The all or part of function of description.
Embodiment described above is merely illustrative of the technical solution of the present invention, rather than its limitations;Although referring to aforementioned reality
Applying example, invention is explained in detail, those skilled in the art should understand that: it still can be to aforementioned each
Technical solution documented by embodiment is modified or equivalent replacement of some of the technical features;And these are modified
Or replacement, the spirit and scope for technical solution of various embodiments of the present invention that it does not separate the essence of the corresponding technical solution should all
It is included within protection scope of the present invention.
Claims (10)
1. a kind of method for recognizing verification code, which is characterized in that the method for recognizing verification code includes:
Obtain the identifying code picture to be identified on targeted website;
Identifying processing is carried out to the identifying code picture to be identified based on Tesseract, obtains the identifying code picture to be identified
Corresponding recognition result, wherein Tesseract is a optical character identification tool;
Judge whether the recognition result is formula;
If the recognition result is formula, the corresponding calculated result of the recognition result is inserted into the identifying code figure to be identified
The corresponding input frame of piece;
If the recognition result is non-formula, the recognition result is inserted into the corresponding input of the identifying code picture to be identified
Frame.
2. method for recognizing verification code as described in claim 1, which is characterized in that described to be based on Tesseract to described wait know
Other identifying code picture carries out identifying processing, and obtaining the corresponding recognition result of the identifying code picture to be identified includes:
The identifying code picture to be identified is split using vertical projection method, obtains each sub- identifying code picture;
Each sub- identifying code picture is subjected to size normalization according to preset dimensions, after obtaining each normalization
Sub- identifying code picture;
The sub- identifying code picture after each normalization is identified based on Tesseract, obtains each normalization
The corresponding each identifying code content information of sub- identifying code picture afterwards;
According to each identifying code content information being spliced by left-to-right sequence before the identifying code picture segmentation,
The corresponding recognition result of the identifying code picture to be identified is obtained, the recognition result includes more than one character.

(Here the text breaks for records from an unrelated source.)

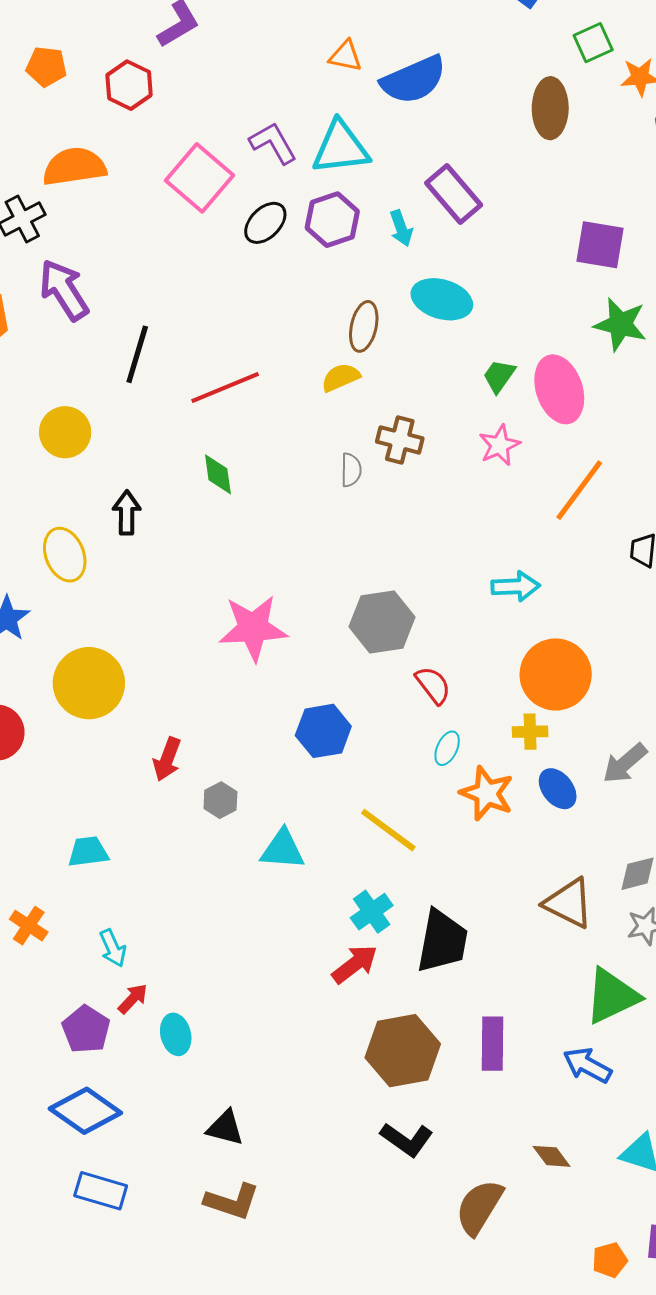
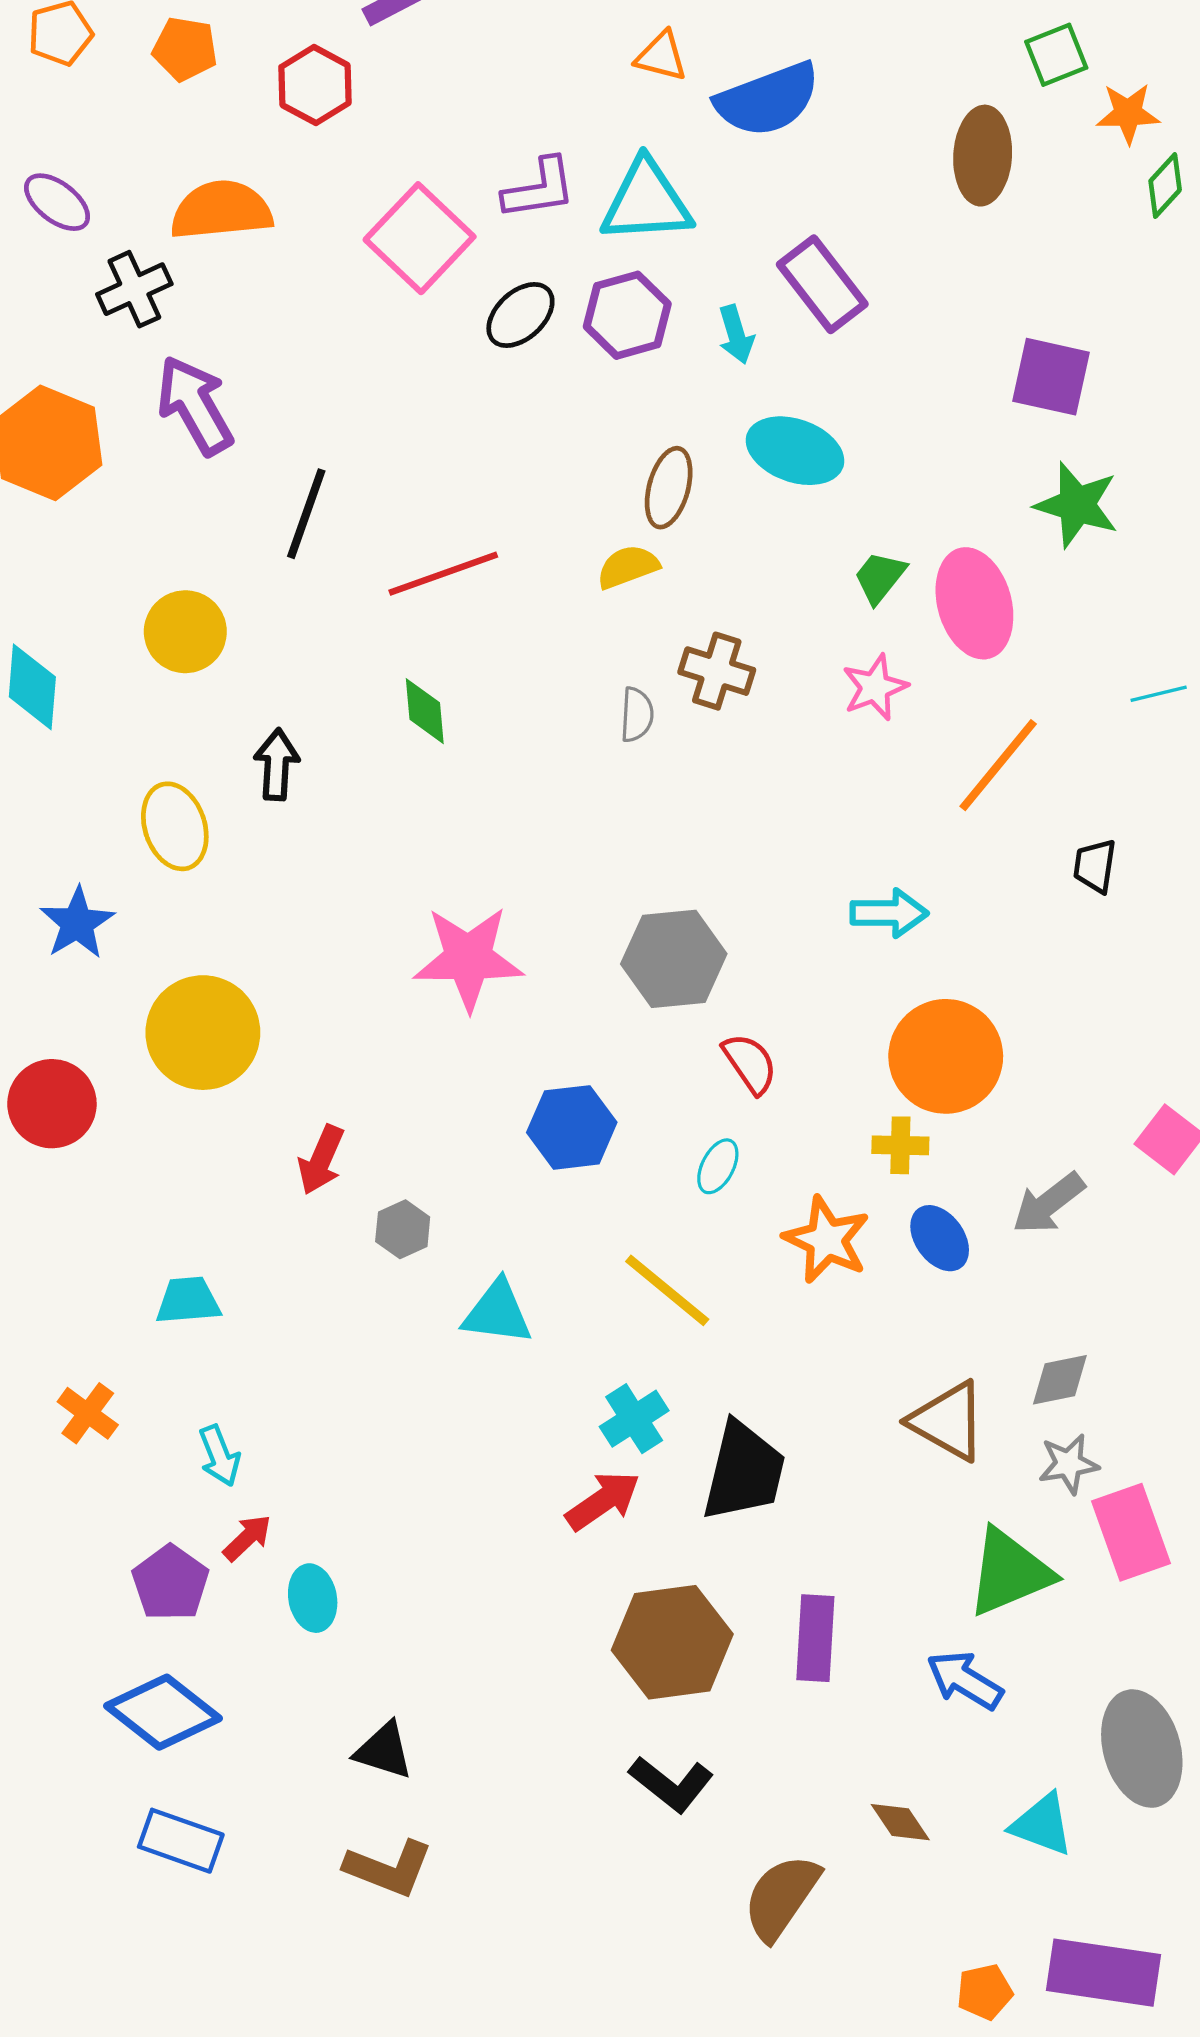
purple L-shape: (273, 143) -> (539, 189), turned 108
cyan ellipse: (447, 748) -> (718, 1166), moved

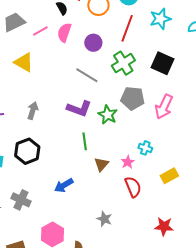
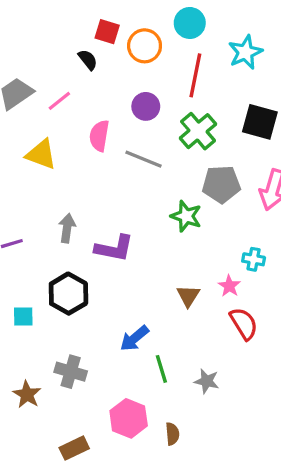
pink semicircle: (64, 33) -> (99, 136), moved
purple L-shape: (79, 109) -> (114, 248), moved
green line: (85, 141) -> (161, 369), moved

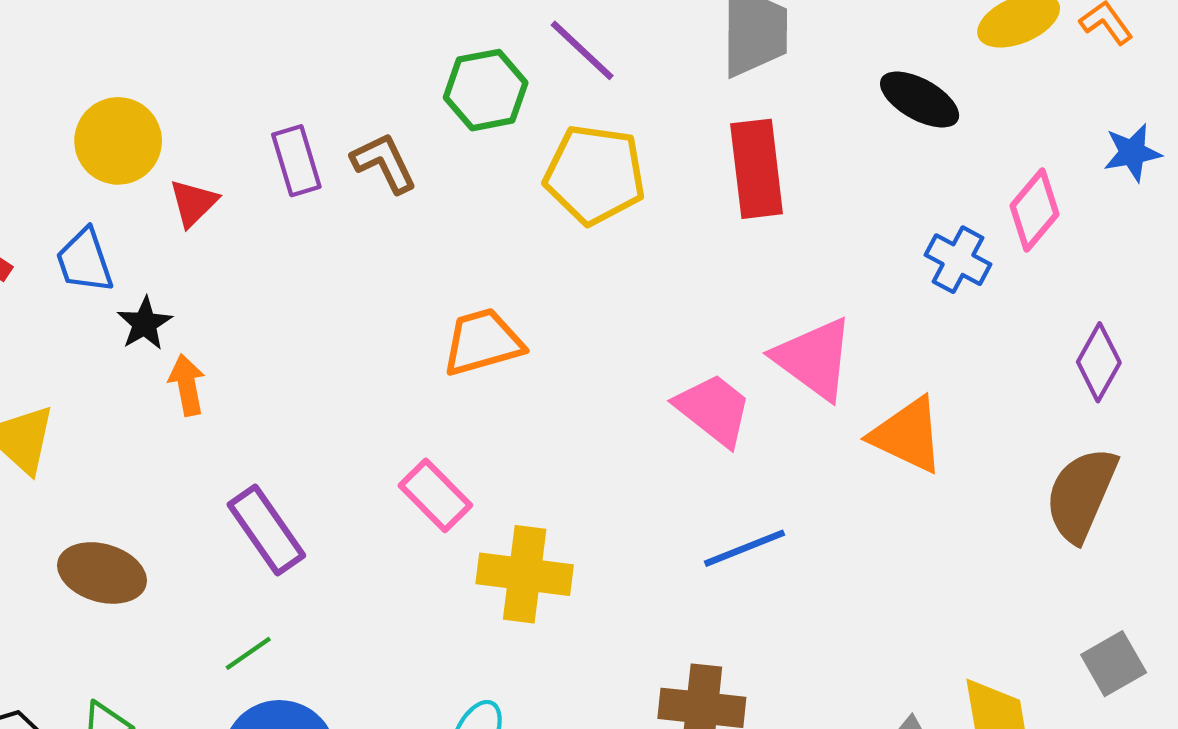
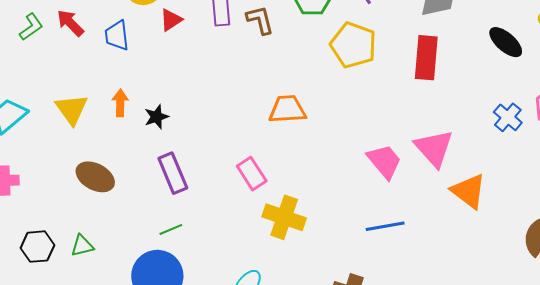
black star: (145, 324) -> (156, 117), moved
orange arrow: (187, 385) -> (120, 103), moved
green line: (248, 653) -> (171, 229), moved

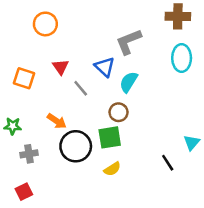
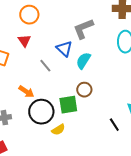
orange circle: (45, 24) -> (29, 15), moved
red triangle: (61, 67) -> (24, 41), moved
brown circle: (119, 112) -> (84, 90), moved
yellow semicircle: (112, 169) -> (58, 130), moved

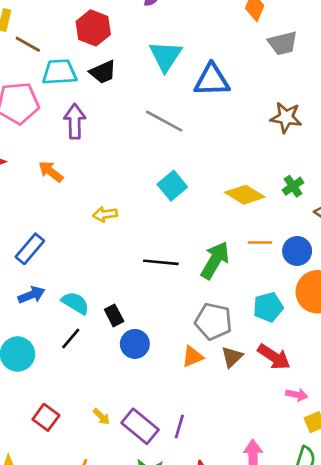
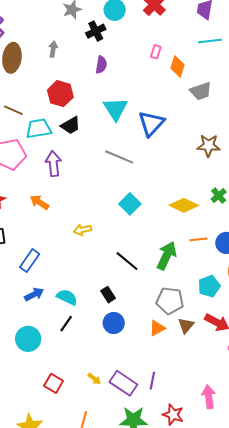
blue triangle: (212, 80) -> (151, 123), turned -40
black line: (161, 262) -> (127, 261), turned 40
black rectangle: (114, 315) -> (108, 295), moved

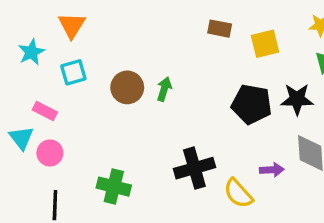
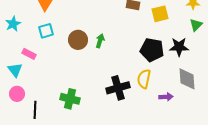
cyan star: (31, 52) -> (13, 24), moved
pink circle: (50, 153) -> (17, 94), moved
purple arrow: (272, 170) -> (166, 97), moved
yellow semicircle: (238, 193) -> (144, 79), moved, turned 54

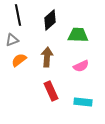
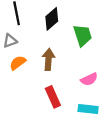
green trapezoid: (78, 35) -> (83, 35), turned 70
pink semicircle: (81, 66) -> (89, 79), moved

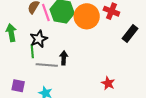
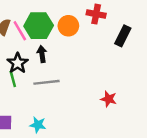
orange circle: (87, 16) -> (68, 26), size x0.7
black arrow: (64, 58) -> (42, 54), moved
gray line: (47, 65) -> (46, 82), moved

3. method for recognizing verification code as described in claim 1, which is characterized in that described to judge whether the recognition result is calculation
Formula includes:
It is from left to right sequentially arranged according to each character in the recognition result, and by each character in the recognition result
Stack is pressed into according to from left to right sequentially putting in order;
According to sequencing arrangement of popping from pop at first the character obtained in stack in each character as current
Character;
The current character is inquired using oeprator querying method, obtains query result;
According to the query result, the character types of the query result are determined, wherein the character types include operator class
Type and inverse accord with type;
If the character types of the query result are the operator type, obtain preset oeprator original value and be used as and work as
Preceding quantity;
The current quantity and number 1 are subjected to arithmetic sum operation, obtain quantity result;
Judge whether the current character is according to one finally to pop in each character that sequencing arranges of popping
A character, if the current character is according to finally pop the word in each character that sequencing arranges of popping
Symbol, then judge the quantity result whether be greater than or equal to the preset oeprator original value and number 2 and, and character
Type is that whether there is equal sign in all characters of operator type;
If the quantity result be greater than or equal to the preset oeprator original value and number 2 and, and character types are
There are equal signs in all characters of operator type, it is determined that the recognition result is formula, if the quantity result is not more than
Or not equal to the preset oeprator original value and number 2 and, and character types be operator type all characters
In be not present equal sign, it is determined that the recognition result be non-formula;
If the current character is not in accordance with finally pop the word in each character for sequencing arrangement of popping
Symbol, then obtain next character popped in each character according to sequencing arrangement of popping as current character,
The quantity result is obtained as the current quantity, return execution is described to use oeprator querying method to the current word
The step of symbol is inquired, obtains query result.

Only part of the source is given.